> _Task directions_: Output exactly the lines from the one holding "pay parking" through the final line of the entries.

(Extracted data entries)
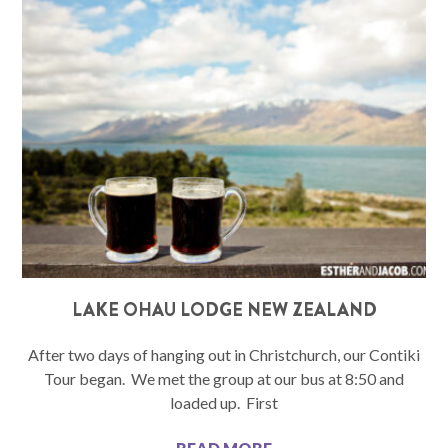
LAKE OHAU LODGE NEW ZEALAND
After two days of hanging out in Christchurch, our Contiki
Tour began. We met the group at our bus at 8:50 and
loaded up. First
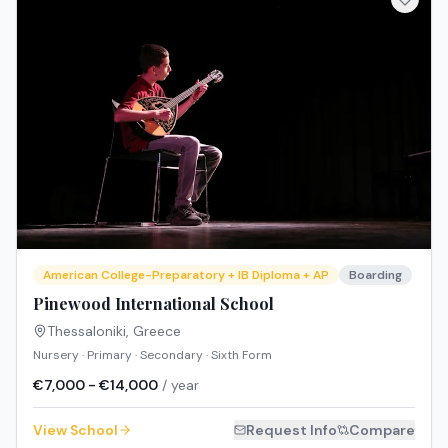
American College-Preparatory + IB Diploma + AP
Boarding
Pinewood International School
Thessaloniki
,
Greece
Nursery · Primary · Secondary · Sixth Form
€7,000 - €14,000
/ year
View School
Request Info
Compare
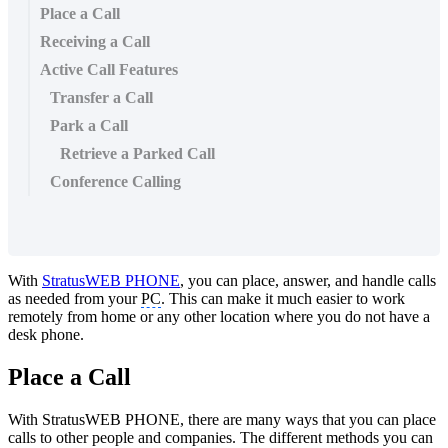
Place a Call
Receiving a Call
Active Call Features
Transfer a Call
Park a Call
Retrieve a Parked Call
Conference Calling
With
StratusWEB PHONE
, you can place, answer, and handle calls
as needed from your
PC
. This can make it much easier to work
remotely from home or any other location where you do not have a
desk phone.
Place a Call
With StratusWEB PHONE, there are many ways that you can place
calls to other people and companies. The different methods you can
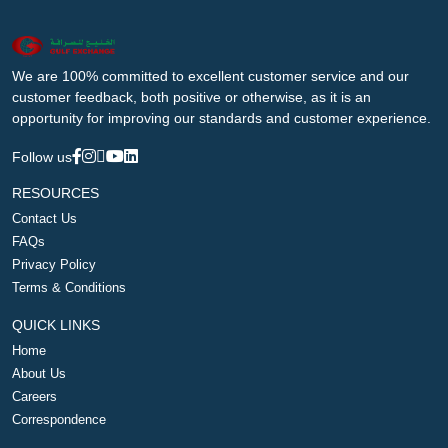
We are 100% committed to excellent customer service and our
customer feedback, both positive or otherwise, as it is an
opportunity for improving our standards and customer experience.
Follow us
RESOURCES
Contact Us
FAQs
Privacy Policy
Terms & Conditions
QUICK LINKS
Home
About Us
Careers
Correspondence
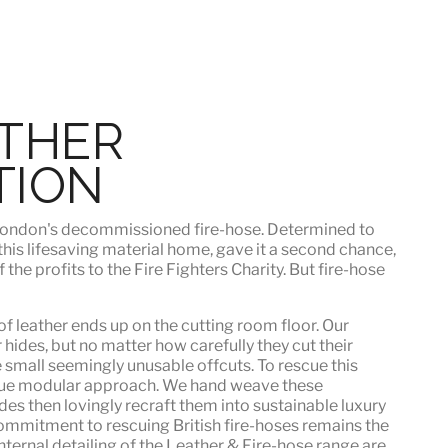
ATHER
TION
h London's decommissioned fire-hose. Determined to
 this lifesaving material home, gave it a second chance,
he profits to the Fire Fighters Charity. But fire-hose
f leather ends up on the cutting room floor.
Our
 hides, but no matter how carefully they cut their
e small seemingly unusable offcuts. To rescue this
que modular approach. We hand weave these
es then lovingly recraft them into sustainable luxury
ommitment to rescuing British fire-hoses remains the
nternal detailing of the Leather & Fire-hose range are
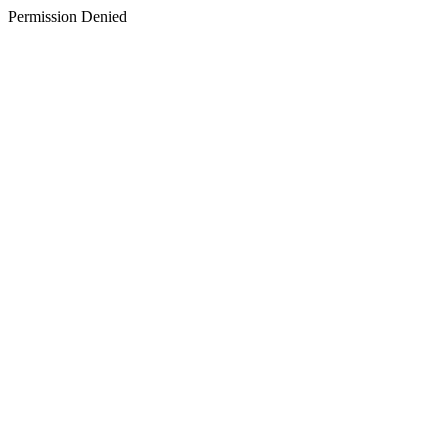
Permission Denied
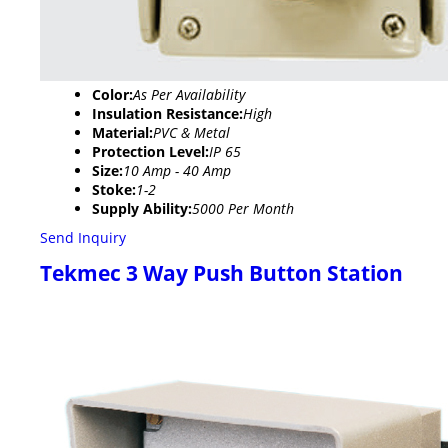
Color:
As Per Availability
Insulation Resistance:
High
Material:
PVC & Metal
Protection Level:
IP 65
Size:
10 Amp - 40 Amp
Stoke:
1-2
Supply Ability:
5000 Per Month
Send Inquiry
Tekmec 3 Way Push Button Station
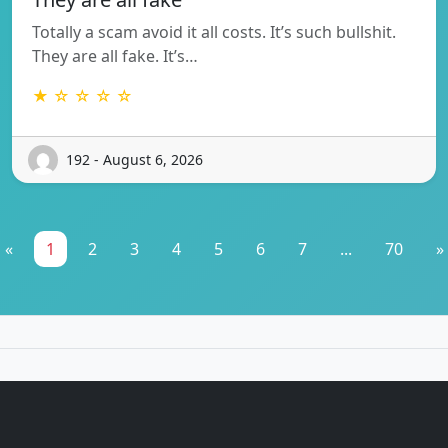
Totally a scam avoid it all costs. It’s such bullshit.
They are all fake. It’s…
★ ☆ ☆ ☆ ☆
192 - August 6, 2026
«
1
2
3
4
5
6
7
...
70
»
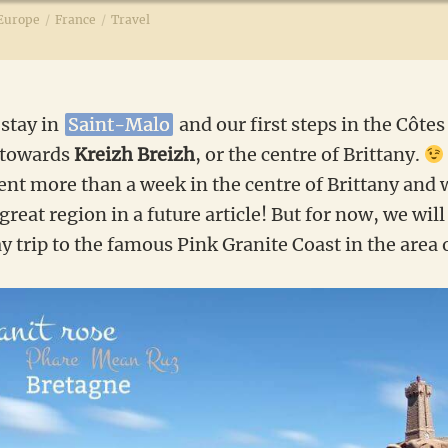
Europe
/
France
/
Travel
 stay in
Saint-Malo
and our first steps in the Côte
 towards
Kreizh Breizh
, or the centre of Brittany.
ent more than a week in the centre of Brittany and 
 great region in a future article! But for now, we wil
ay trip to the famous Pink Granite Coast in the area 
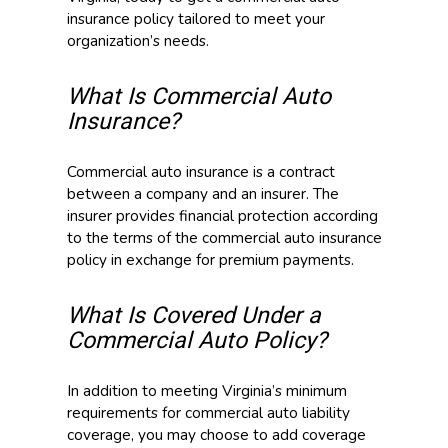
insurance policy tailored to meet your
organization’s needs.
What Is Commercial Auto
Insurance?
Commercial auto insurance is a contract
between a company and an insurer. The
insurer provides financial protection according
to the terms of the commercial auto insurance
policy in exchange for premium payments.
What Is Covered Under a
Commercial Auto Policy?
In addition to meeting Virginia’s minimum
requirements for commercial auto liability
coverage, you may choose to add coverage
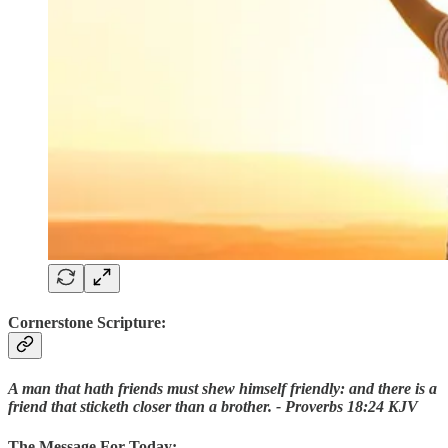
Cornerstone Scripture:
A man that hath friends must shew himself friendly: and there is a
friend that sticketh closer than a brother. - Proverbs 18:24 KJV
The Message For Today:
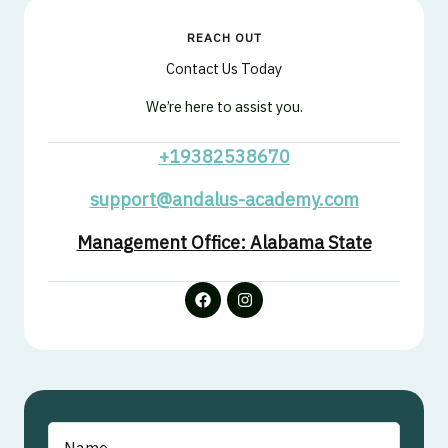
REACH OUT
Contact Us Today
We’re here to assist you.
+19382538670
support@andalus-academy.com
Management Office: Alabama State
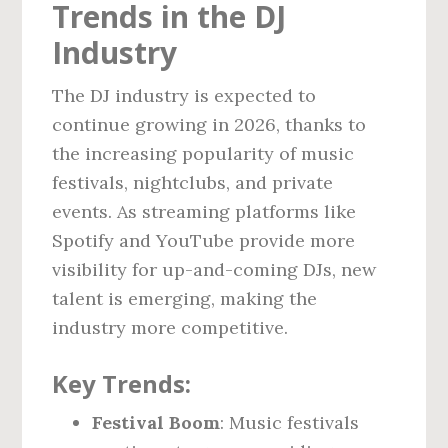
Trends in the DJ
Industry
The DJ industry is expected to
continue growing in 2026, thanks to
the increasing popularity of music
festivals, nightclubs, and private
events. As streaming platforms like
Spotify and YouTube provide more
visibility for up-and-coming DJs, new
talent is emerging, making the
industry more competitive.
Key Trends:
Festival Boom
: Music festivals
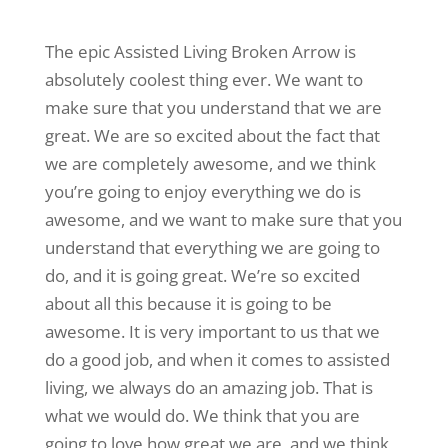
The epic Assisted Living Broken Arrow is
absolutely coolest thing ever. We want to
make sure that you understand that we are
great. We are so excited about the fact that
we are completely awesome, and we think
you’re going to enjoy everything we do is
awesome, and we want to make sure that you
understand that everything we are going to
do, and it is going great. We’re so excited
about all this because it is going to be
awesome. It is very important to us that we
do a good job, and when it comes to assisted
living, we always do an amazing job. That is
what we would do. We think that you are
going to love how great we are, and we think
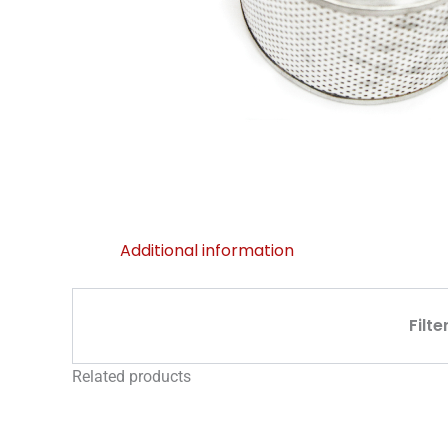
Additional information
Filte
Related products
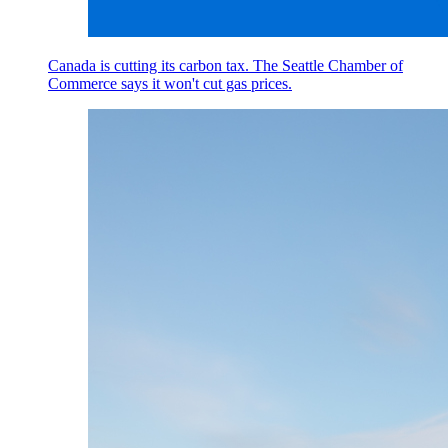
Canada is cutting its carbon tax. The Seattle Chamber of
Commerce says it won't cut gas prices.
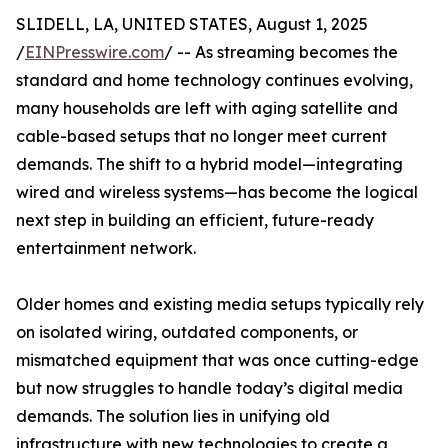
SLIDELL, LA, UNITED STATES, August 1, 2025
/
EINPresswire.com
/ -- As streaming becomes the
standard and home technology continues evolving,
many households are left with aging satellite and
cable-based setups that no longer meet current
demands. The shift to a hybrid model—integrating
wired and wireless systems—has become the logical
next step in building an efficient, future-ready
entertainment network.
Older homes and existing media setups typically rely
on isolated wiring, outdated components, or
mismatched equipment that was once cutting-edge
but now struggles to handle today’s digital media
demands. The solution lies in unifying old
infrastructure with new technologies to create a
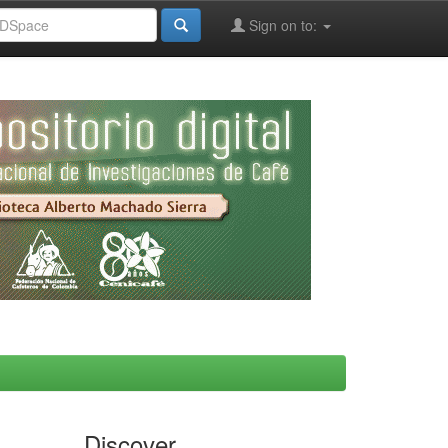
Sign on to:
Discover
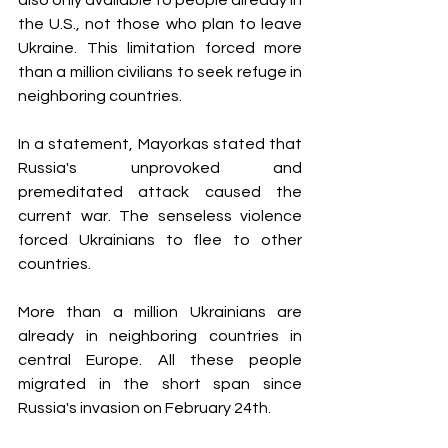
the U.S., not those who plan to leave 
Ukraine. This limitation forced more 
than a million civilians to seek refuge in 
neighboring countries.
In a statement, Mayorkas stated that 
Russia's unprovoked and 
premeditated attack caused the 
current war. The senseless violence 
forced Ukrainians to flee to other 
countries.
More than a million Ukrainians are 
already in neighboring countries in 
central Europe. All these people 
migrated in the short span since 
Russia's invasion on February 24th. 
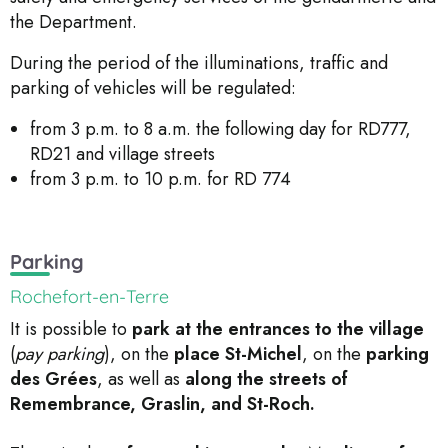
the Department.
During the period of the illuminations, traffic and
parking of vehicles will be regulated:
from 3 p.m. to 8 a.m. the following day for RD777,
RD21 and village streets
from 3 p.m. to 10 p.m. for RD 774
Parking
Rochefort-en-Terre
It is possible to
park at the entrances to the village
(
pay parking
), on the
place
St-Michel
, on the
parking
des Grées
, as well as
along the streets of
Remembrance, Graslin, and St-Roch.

> _Output for this task_:
pay parking
), on the
place
St-Michel
, on the
parking
des Grées
, as well as
along the streets of
Remembrance, Graslin, and St-Roch.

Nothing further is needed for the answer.